Clipton abandonó la celda, debatiéndose una vez más entre la admiración y la irritación, sumido en una nerviosa incertidumbre por la conducta de su superior, sin saber si venerarlo como héroe o considerarle un completo imbécil, y preguntándose si no sería mejor rogarle a Dios que llamara lo más pronto posible a su lado, con concesión incluida de la aureola de mártir, a ese loco peligroso, cuya conducta amenazaba con traer la peor de las catástrofes al campamento del río Kwai. Las palabras de Saíto se ajustaban bastante a la verdad. Los otros oficiales habían recibido un tratamiento apenas más humano, y la tropa sufría constantemente la brutalidad de los guardias. Clipton se alejó del lugar pensando en los peligros que acechaban a sus enfermos.

Saíto había estado aguardando su salida. Lanzándose hacia él, con una palpable angustia inscrita en sus ojos, le preguntó:

– Bueno, dígame…

Estaba a secas y parecía deprimido. Clipton trató de evaluar las consecuencias negativas que la actitud del coronel podía tener para su prestigio, recuperó su compostura y decidió mostrarse enérgico:

– ¿Que le diga qué? El coronel Nicholson no está dispuesto a ceder ante la fuerza, ni sus oficiales tampoco. Además, teniendo en cuenta el tratamiento al que se le está sometiendo, yo tampoco le he aconsejado que lo haga.

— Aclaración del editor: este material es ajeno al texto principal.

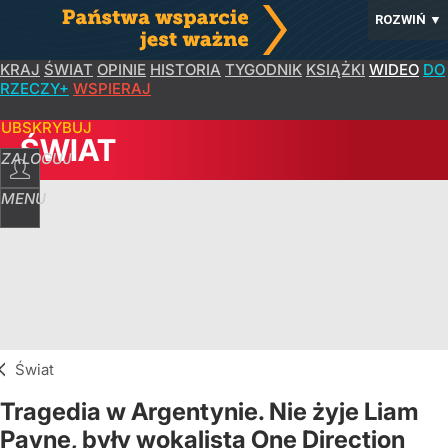
ROZWIŃ
▼
KRAJ
ŚWIAT
OPINIE
HISTORIA
TYGODNIK
KSIĄŻKI
WIDEO
DO
RZECZY+
WSPIERAJ
SUBSKRYBUJ
ŚWIAT
ZALOGUJ
MENU
Świat
Tragedia w Argentynie. Nie żyje Liam
Payne, były wokalista One Direction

Protestó a continuación contra el régimen aplicado a los prisioneros sancionados, apelando él también a los convenios internacionales, a su parecer como médico y, finalmente, a la simple humanidad, llegando incluso a afirmar que un tratamiento de ese tipo equivalía a un asesinato. Se esperaba una reacción violenta, pero no se produjo. Saíto se limitó a murmurar que todo ello era culpa del coronel y luego se marchó apresuradamente. Clipton pensó en ese instante que en el fondo no era tan desalmado, y que sus actos podían muy bien explicarse por la confluencia de diferentes tipos de miedo: el temor a sus superiores, que con toda seguridad le presionaban duramente en relación al puente, y el temor a sus subordinados, frente a los cuales «perdía la cara», al mostrarse incapaz de conseguir la obediencia de los demás.

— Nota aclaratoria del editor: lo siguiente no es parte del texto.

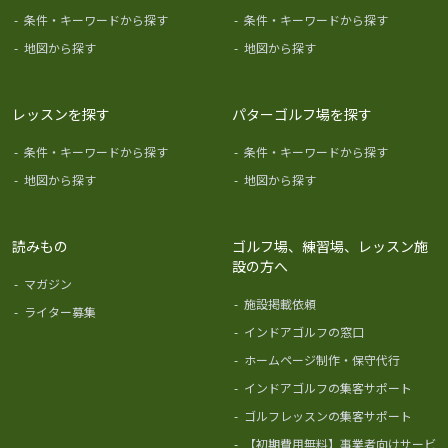
-
条件・キーワードから探す
-
条件・キーワードから探す
-
地図から探す
-
地図から探す
レッスンを探す
パターゴルフ場を探す
-
条件・キーワードから探す
-
条件・キーワードから探す
-
地図から探す
-
地図から探す
読みもの
ゴルフ場、練習場、レッスン施
設の方へ
-
マガジン
-
施設掲載依頼
-
ライター募集
-
インドアゴルフの窓口
-
ホームページ制作・保守代行
-
インドアゴルフの集客サポート
-
ゴルフレッスンの集客サポート
-
【初期費用無料】事業者向けサービ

Su tendencia natural a la generalización llevó a Clipton a identificar en esta combinación de terrores, el terror a los superiores y el terror a los subordinados, la fuente principal de las calamidades humanas. Al expresar para sus adentros este pensamiento, creyó recordar que ya había leído en algún lugar una máxima análoga, cosa que le hizo sentir una cierta satisfacción mental, que le sirvió para aplacar ligeramente su desazón. Profundizó un poco más en su meditación, cerrándola en las inmediaciones del hospital, donde llegó a la conclusión de que las demás calamidades, probablemente las más terribles del mundo, eran imputables a las personas que carecían de superiores y subordinados.

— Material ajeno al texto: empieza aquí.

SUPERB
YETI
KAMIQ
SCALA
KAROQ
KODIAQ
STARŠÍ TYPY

Saíto se vio forzado a reconsiderar su decisión. El tratamiento del prisionero fue suavizado durante la semana siguiente, terminada la cual fue a visitarle para preguntarle si ya se había decidido a comportarse como un «gentleman». Se presentó sereno, con la intención de invocar a su sentido común. Sin embargo, ante la obstinada negativa del coronel Nicholson a discutir un asunto ya zanjado, perdió de nuevo los nervios, alzándose a ese estado de delirio completamente exento de cualquier rasgo de civilización. El coronel fue apaleado nuevamente y el coreano con cara de simio recibió órdenes estrictas de restablecer el régimen inhumano de los primeros días. Saíto vapuleó incluso al guardia, al que acusaba de mostrarse demasiado blando. Era irreconocible en sus accesos de cólera. Dentro de la celda, se puso a gesticular como un poseso, mientras blandía una pistola y amenazaba con ejecutar al celador y a su prisionero con sus propias manos, con el fin de restablecer la disciplina.

A Clipton también le cayeron algunos golpes al tratar de intervenir una vez más. Su hospital fue vaciado de todos los enfermos que podían mantenerse en pie. Éstos se vieron obligados a arrastrarse a la obra y a acarrear material, si querían evitar la muerte a latigazos. Durante algunos días reinó el terror en el campamento del río Kwai. El coronel Nicholson respondió a los malos tratos con un silencio desafiante.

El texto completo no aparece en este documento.